Will you give every entry again exactly as it stands?

- - -

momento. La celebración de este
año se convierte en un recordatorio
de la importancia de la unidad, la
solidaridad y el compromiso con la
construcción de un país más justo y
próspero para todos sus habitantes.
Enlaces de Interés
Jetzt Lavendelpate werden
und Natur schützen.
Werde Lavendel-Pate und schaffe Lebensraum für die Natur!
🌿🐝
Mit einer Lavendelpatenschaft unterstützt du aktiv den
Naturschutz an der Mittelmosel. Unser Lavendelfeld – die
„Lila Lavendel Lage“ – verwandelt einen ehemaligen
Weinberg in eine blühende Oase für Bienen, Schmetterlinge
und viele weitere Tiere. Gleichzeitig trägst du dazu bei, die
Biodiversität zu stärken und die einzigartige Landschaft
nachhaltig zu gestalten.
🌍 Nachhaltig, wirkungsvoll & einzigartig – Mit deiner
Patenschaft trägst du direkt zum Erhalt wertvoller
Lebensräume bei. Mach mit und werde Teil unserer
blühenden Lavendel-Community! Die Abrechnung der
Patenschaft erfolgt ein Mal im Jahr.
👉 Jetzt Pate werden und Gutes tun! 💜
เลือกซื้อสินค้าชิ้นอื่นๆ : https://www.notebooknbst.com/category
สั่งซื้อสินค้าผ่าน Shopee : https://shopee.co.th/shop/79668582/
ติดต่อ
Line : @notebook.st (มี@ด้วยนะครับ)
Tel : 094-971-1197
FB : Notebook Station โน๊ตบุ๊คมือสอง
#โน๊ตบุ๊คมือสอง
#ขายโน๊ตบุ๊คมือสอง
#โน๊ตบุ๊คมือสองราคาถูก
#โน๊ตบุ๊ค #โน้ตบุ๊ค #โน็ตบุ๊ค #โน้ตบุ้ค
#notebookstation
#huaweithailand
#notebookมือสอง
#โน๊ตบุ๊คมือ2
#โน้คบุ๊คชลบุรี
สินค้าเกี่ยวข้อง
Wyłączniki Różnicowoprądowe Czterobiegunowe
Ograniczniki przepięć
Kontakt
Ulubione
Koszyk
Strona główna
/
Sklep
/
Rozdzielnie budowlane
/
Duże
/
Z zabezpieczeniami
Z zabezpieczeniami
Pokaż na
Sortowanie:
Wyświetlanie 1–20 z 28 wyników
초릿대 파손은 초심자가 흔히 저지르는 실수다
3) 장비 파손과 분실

- - -

§ **RESPONSE FOR THIS EXERCISE**:
momento. La celebración de este
año se convierte en un recordatorio
de la importancia de la unidad, la
solidaridad y el compromiso con la
construcción de un país más justo y
próspero para todos sus habitantes.
Enlaces de Interés
Jetzt Lavendelpate werden
und Natur schützen.
Werde Lavendel-Pate und schaffe Lebensraum für die Natur!
🌿🐝
Mit einer Lavendelpatenschaft unterstützt du aktiv den
Naturschutz an der Mittelmosel. Unser Lavendelfeld – die
„Lila Lavendel Lage“ – verwandelt einen ehemaligen
Weinberg in eine blühende Oase für Bienen, Schmetterlinge
und viele weitere Tiere. Gleichzeitig trägst du dazu bei, die
Biodiversität zu stärken und die einzigartige Landschaft
nachhaltig zu gestalten.
🌍 Nachhaltig, wirkungsvoll & einzigartig – Mit deiner
Patenschaft trägst du direkt zum Erhalt wertvoller
Lebensräume bei. Mach mit und werde Teil unserer
blühenden Lavendel-Community! Die Abrechnung der
Patenschaft erfolgt ein Mal im Jahr.
👉 Jetzt Pate werden und Gutes tun! 💜
เลือกซื้อสินค้าชิ้นอื่นๆ : https://www.notebooknbst.com/category
สั่งซื้อสินค้าผ่าน Shopee : https://shopee.co.th/shop/79668582/
ติดต่อ
Line : @notebook.st (มี@ด้วยนะครับ)
Tel : 094-971-1197
FB : Notebook Station โน๊ตบุ๊คมือสอง
#โน๊ตบุ๊คมือสอง
#ขายโน๊ตบุ๊คมือสอง
#โน๊ตบุ๊คมือสองราคาถูก
#โน๊ตบุ๊ค #โน้ตบุ๊ค #โน็ตบุ๊ค #โน้ตบุ้ค
#notebookstation
#huaweithailand
#notebookมือสอง
#โน๊ตบุ๊คมือ2
#โน้คบุ๊คชลบุรี
สินค้าเกี่ยวข้อง
Wyłączniki Różnicowoprądowe Czterobiegunowe
Ograniczniki przepięć
Kontakt
Ulubione
Koszyk
Strona główna
/
Sklep
/
Rozdzielnie budowlane
/
Duże
/
Z zabezpieczeniami
Z zabezpieczeniami
Pokaż na
Sortowanie:
Wyświetlanie 1–20 z 28 wyników
초릿대 파손은 초심자가 흔히 저지르는 실수다
3) 장비 파손과 분실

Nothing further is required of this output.